The issue as to residual operation of the forum non conveniens rule is one which has received some limited attention in text books and academic articles: see, for example, Jurisdiction and Arbitration Agreements and their Enforcement, (2005) David Joseph QC at 267; Forum Non Conveniens and European Ideals , Edwin Peel, [2005] LMCLQ 363; The Death of Harrods: Forum Non Conveniens and the European Court, Adrian Briggs [2005] LQR 121; Forum Non Conveniens and Ideal Europeans Adrian Briggs [2005] LMCLQ 378.
As I have said, tempting as it is to decide this interesting issue of law, I do not consider that it is necessary or proportionate for me to do so, in the light of my very clear ruling that, even on the assumption that the doctrine applies, these proceedings should remain in the English Court. I am comforted in this approach by the course taken by the House of Lords in Lubbe v Cape plc [2000] 1 WLR 1545 at 1561-2, where the opportunity to make a reference to the ECJ was declined, on the grounds that, since their Lordships had decided that no stay would be awarded in any event, it was unnecessary to refer the question as to whether the English Court continued to enjoy the power so to order on grounds of forum non conveniens.

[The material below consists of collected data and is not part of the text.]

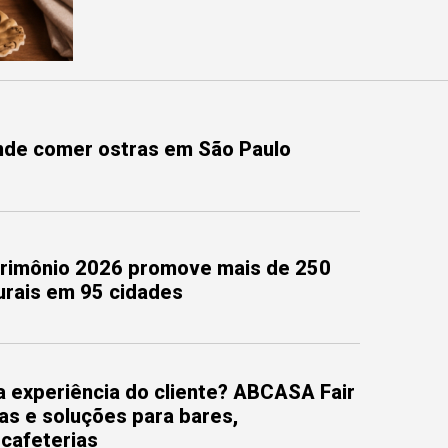
onde comer ostras em São Paulo
trimônio 2026 promove mais de 250
turais em 95 cidades
 experiência do cliente? ABCASA Fair
as e soluções para bares,
 cafeterias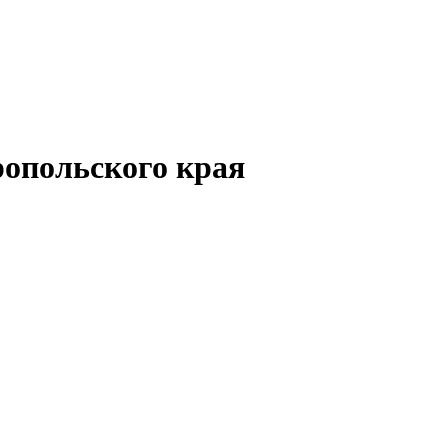
опольского края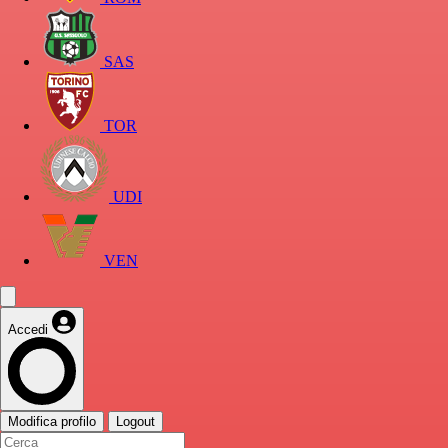
SAS
TOR
UDI
VEN
Accedi
Modifica profilo
Logout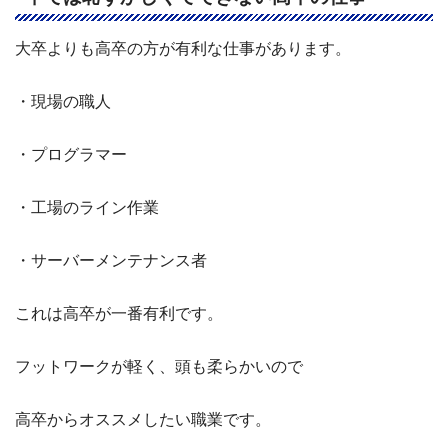
大卒よりも高卒の方が有利な仕事があります。
・現場の職人
・プログラマー
・工場のライン作業
・サーバーメンテナンス者
これは高卒が一番有利です。
フットワークが軽く、頭も柔らかいので
高卒からオススメしたい職業です。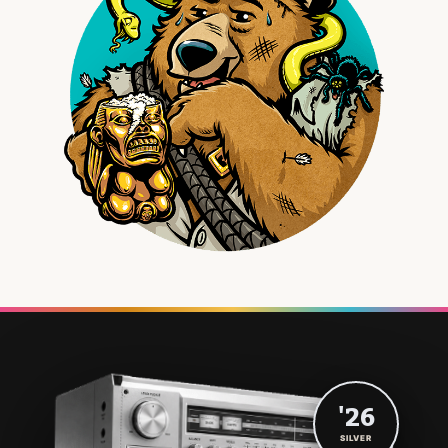
'26
SILVER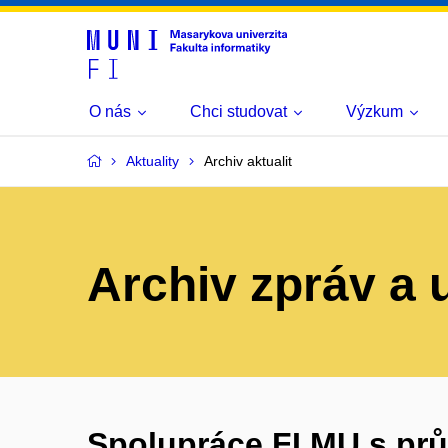
O nás
Chci studovat
Výzkum
Aktuality
Archiv aktualit
Archiv zpráv a 
Spolupráce FI MU s pr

Nor do I think that, in reality, the absence of any decision on this point will have any effect on the question of costs. Although I have yet to hear the parties’ submissions on that subject, my provisional view is that the Claimant is entitled to its costs of the application in any event, notwithstanding my decision not to determine the Owusu point. However I will hear further argument on the issue of costs, should Biosafety wish to persuade me to the contrary.